Notícia
Clássico da literatura portuguesa
Júlio Dinis foi um dos autores de maior sucesso da literatura portuguesa em meados do século XIX. Reler as suas obras é regressarmos a um período de transição na nossa sociedade.
Júlio Dinis, "As pupilas do Senhor Reitor" Guerra & Paz, 363 páginas, 2016
Há livros clássicos. E este "As Pupilas do Senhor Reitor", de Júlio Dinis, é um deles. Marcou gerações de leitores e ainda hoje representa uma época de grandes transformações em Portugal, onde tentavam despontar sinais de modernidade. Estávamos em 1866 e as páginas do Jornal do Porto foram o meio para divulgar esta poderosa história que só no ano seguinte sairia em livro. O autor olha para um Portugal real, onde um drama amoroso serve de pano de fundo para se desvendar um moralismo nefasto e retrógrado que ainda era hegemónico na sociedade portuguesa.
Surge então um caso grave: Daniel tenta seduzir a noiva de Pedro, o seu próprio irmão, de nome Clara (que é irmã de Margarida). Assustada, Clara marca um encontro entre ambos. Mas isso é descoberto por Pedro e, se não fosse a pronta intervenção de Margarida, o caso poderia ter-se tornado trágico. Mas isso acaba por ter graves consequências para a reputação de Margarida, num meio pequeno e ávido de bisbilhotices. Só aí Daniel tem noção do que se passa e acaba por reconhecer em Margarida o seu grande amor.
Com este livro, Júlio Dinis atinge o sucesso e rapidamente se seguirão outras obras que ficarão na história da literatura portuguesa dessa época, como "Uma Família Inglesa" e "A Morgadinha dos Canaviais", todos eles nascidos dentro da lógica de folhetins. No fundo, o escritor queria criar ambientes emocionais muito fortes que fossem seguidos com interesse e comoção. A lógica das novelas (e das telenovelas) tem aqui muita da sua origem remota, com o arrastar das situações, os desenlaces que demoram a surgir, o dramatismo de algumas situações que vêm modificar o curso da história.
É o impacto forte no leitor que é verdadeiramente importante. E, nisso, "As Pupilas do Senhor Reitor" é ainda uma obra notável pela sua aparente simplicidade e força estrutural, apesar de parecer muitas vezes apressado e incongruente noa escrita e no desenvolvimento das personagens e situações. Mas não era isso que interessava a Júlio Dinis: ele queria uma reacção rápida dos leitores. O romantismo está sempre presente, até porque aqui a bondade inocente acaba por ser sempre posta em causa por uma moralidade dispensável, mas que na época era muito comum no nosso Portugal tradicional e rural.

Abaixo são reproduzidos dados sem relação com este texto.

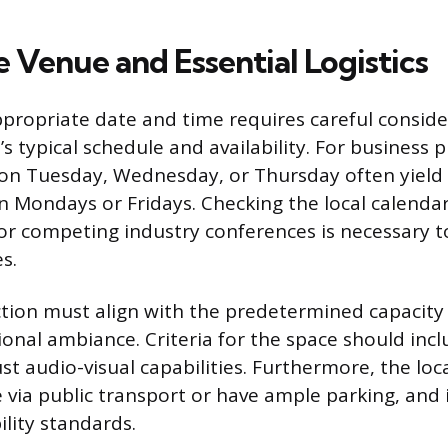
 Venue and Essential Logistics
ppropriate date and time requires careful conside
s typical schedule and availability. For business p
on Tuesday, Wednesday, or Thursday often yield
 Mondays or Fridays. Checking the local calendar 
or competing industry conferences is necessary 
s.
tion must align with the predetermined capacity
ional ambiance. Criteria for the space should in
t audio-visual capabilities. Furthermore, the loc
le via public transport or have ample parking, and
bility standards.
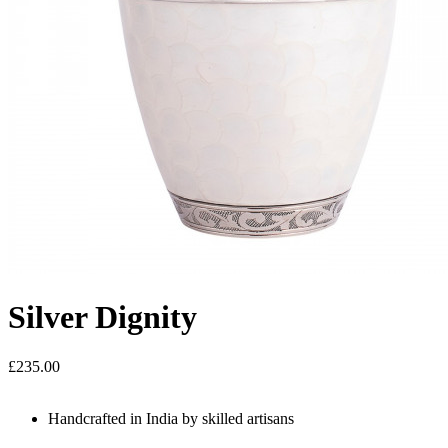
Silver Dignity
£235.00
Handcrafted in India by skilled artisans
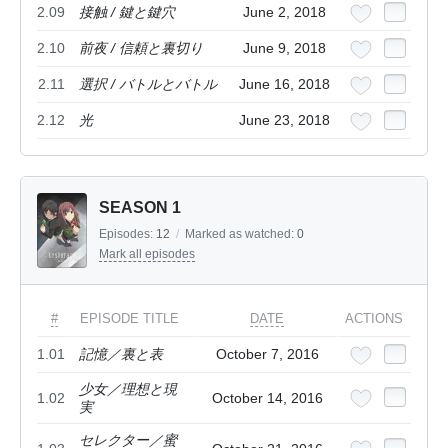
2.09
接触 / 鍵と鍵穴
June 2, 2018
2.10
前夜 / 信頼と裏切り
June 9, 2018
2.11
選択 / バトルとバトル
June 16, 2018
2.12
光
June 23, 2018
SEASON 1
Episodes:
12
/
Marked as watched:
0
Mark all episodes
#
EPISODE TITLE
DATE
ACTIONS
1.01
記憶／裏と表
October 7, 2016
少女／理想と現
1.02
October 14, 2016
実
セレクター／蜜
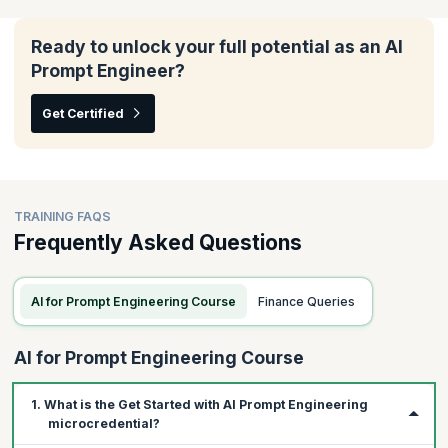
In this module, you will understand how to tailor AI tools to fit
your team's unique needs, enhance their effectiveness across
various agile frameworks, and ensure they align seamlessly with
Ready to unlock your full potential as an AI
your scrum processes.
Prompt Engineer?
Topics:
Get Certified
Writing prompts with custom data
Iterating prompts for your scrum workflows
Using GenAI with other frameworks
TRAINING FAQS
Frequently Asked Questions
AI for Prompt Engineering Course
Finance Queries
AI for Prompt Engineering Course
1. What is the Get Started with AI Prompt Engineering
microcredential?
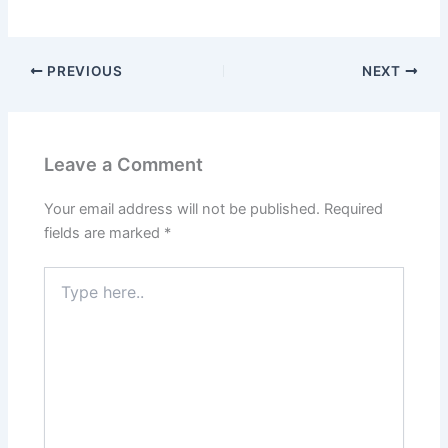
PREVIOUS
NEXT
Leave a Comment
Your email address will not be published.
Required
fields are marked
*
Type
here..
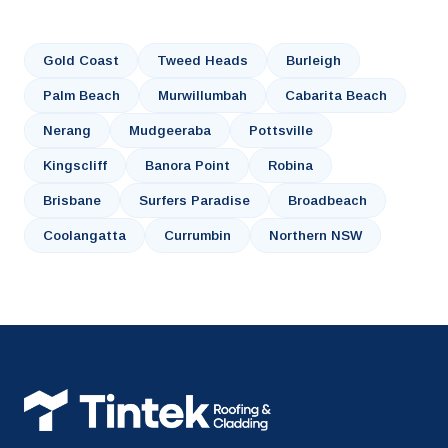
Gold Coast
Tweed Heads
Burleigh
Palm Beach
Murwillumbah
Cabarita Beach
Nerang
Mudgeeraba
Pottsville
Kingscliff
Banora Point
Robina
Brisbane
Surfers Paradise
Broadbeach
Coolangatta
Currumbin
Northern NSW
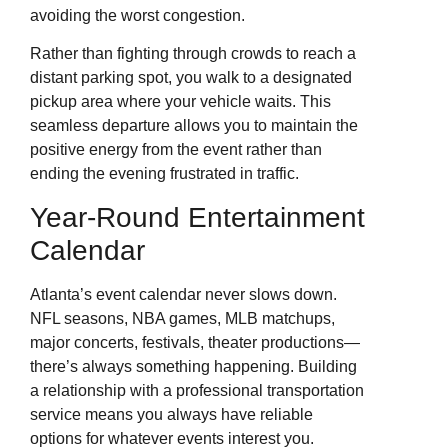
avoiding the worst congestion.
Rather than fighting through crowds to reach a
distant parking spot, you walk to a designated
pickup area where your vehicle waits. This
seamless departure allows you to maintain the
positive energy from the event rather than
ending the evening frustrated in traffic.
Year-Round Entertainment
Calendar
Atlanta’s event calendar never slows down.
NFL seasons, NBA games, MLB matchups,
major concerts, festivals, theater productions—
there’s always something happening. Building
a relationship with a professional transportation
service means you always have reliable
options for whatever events interest you.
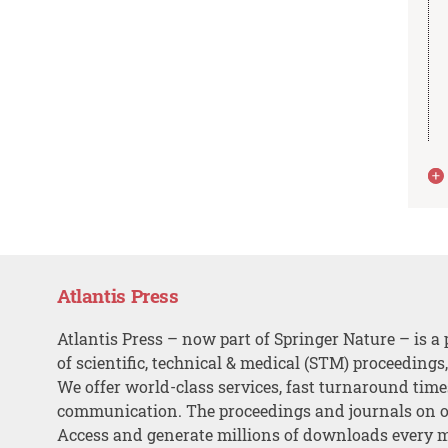
Atlantis Press
Atlantis Press – now part of Springer Nature – is a 
of scientific, technical & medical (STM) proceedings
We offer world-class services, fast turnaround tim
communication. The proceedings and journals on o
Access and generate millions of downloads every 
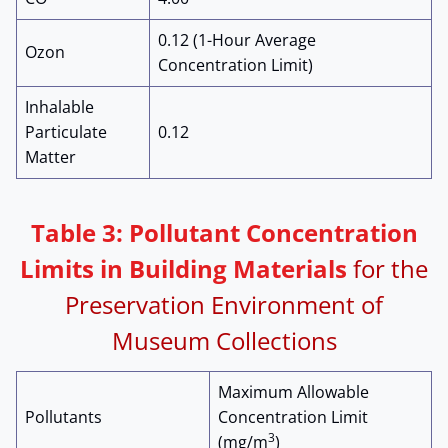
0.12 (1-Hour Average
Ozon
Concentration Limit)
Inhalable
Particulate
0.12
Matter
Table 3: Pollutant Concentration
Limits in Building Materials
for the
Preservation Environment of
Museum Collections
Maximum Allowable
Pollutants
Concentration Limit
3
(mg/m
)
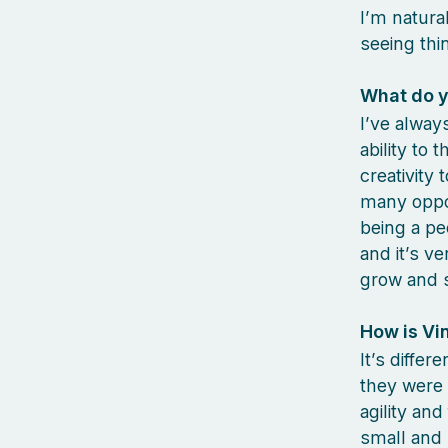
I’m natura
seeing thi
What do y
I’ve alway
ability to 
creativity
many oppor
being a pe
and it’s v
grow and s
How is Vin
It’s differ
they were 
agility an
small and 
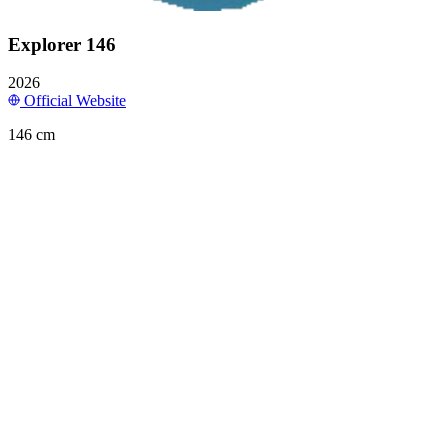
Explorer 146
2026
Official Website
146 cm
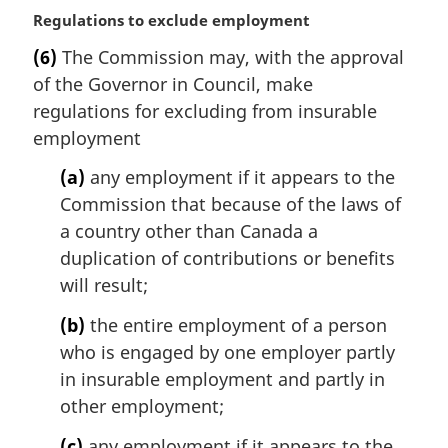
:
M
Regulations to exclude employment
a
(6)
The Commission may, with the approval
r
of the Governor in Council, make
g
i
regulations for excluding from insurable
n
employment
a
l
(a)
any employment if it appears to the
n
Commission that because of the laws of
o
a country other than Canada a
t
duplication of contributions or benefits
e
will result;
:
(b)
the entire employment of a person
who is engaged by one employer partly
in insurable employment and partly in
other employment;
(c)
any employment if it appears to the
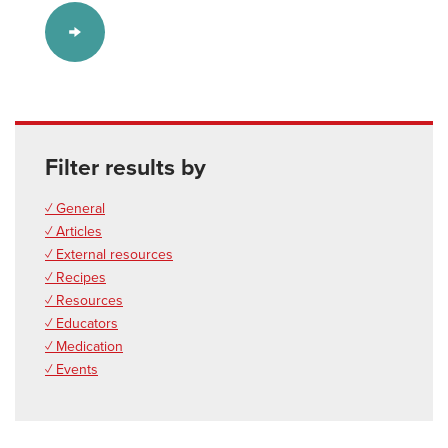
Filter results by
✓ General
✓ Articles
✓ External resources
✓ Recipes
✓ Resources
✓ Educators
✓ Medication
✓ Events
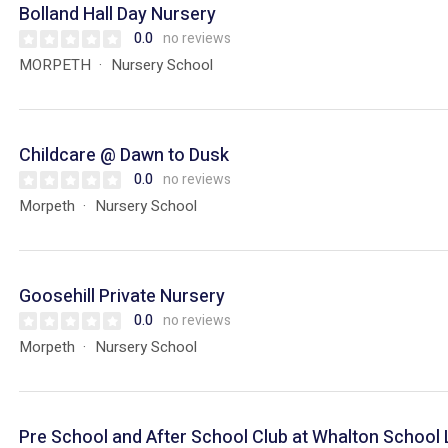
Bolland Hall Day Nursery
0.0
no reviews
MORPETH
Nursery School
Childcare @ Dawn to Dusk
0.0
no reviews
Morpeth
Nursery School
Goosehill Private Nursery
0.0
no reviews
Morpeth
Nursery School
Pre School and After School Club at Whalton School 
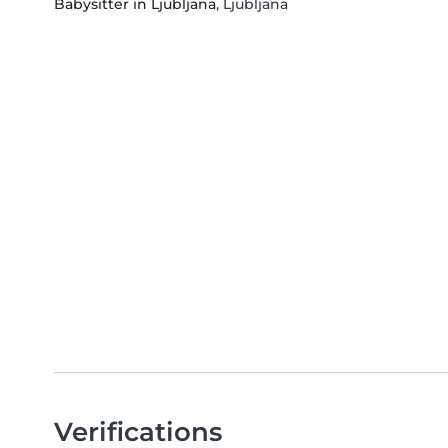
Babysitter in Ljubljana
, Ljubljana
Verifications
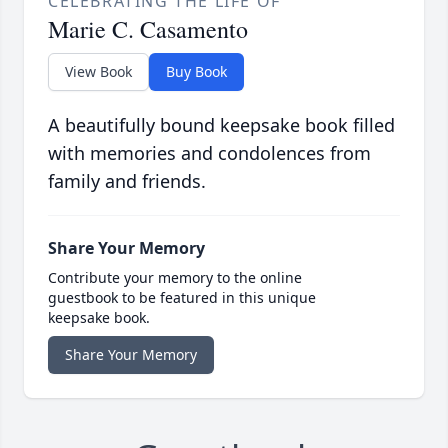
CELEBRATING THE LIFE OF
Marie C. Casamento
View Book
Buy Book
A beautifully bound keepsake book filled
with memories and condolences from
family and friends.
Share Your Memory
Contribute your memory to the online
guestbook to be featured in this unique
keepsake book.
Share Your Memory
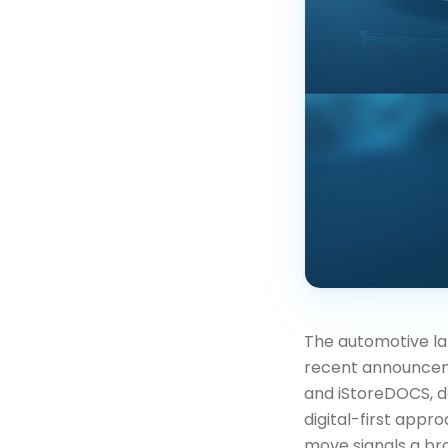
The automotive land
recent announcem
and iStoreDOCS, d
digital-first appr
move signals a bro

Aí encontramos já algum realismo, na crítica que faz, muitas vezes de forma sarcástica, aos costumes reinantes. Mas, ao mesmo tempo, lembra a ligação do homem com a natureza, como é visível na paixão de Daniel pelas formas tradicionais de medicina. Confrontando-as com os novos métodos "científicos" que chegam das cidades e que nem sempre são melhores do que os da tradição. É um livro sobre um tempo em mudança. E essencial para percebermos uma época.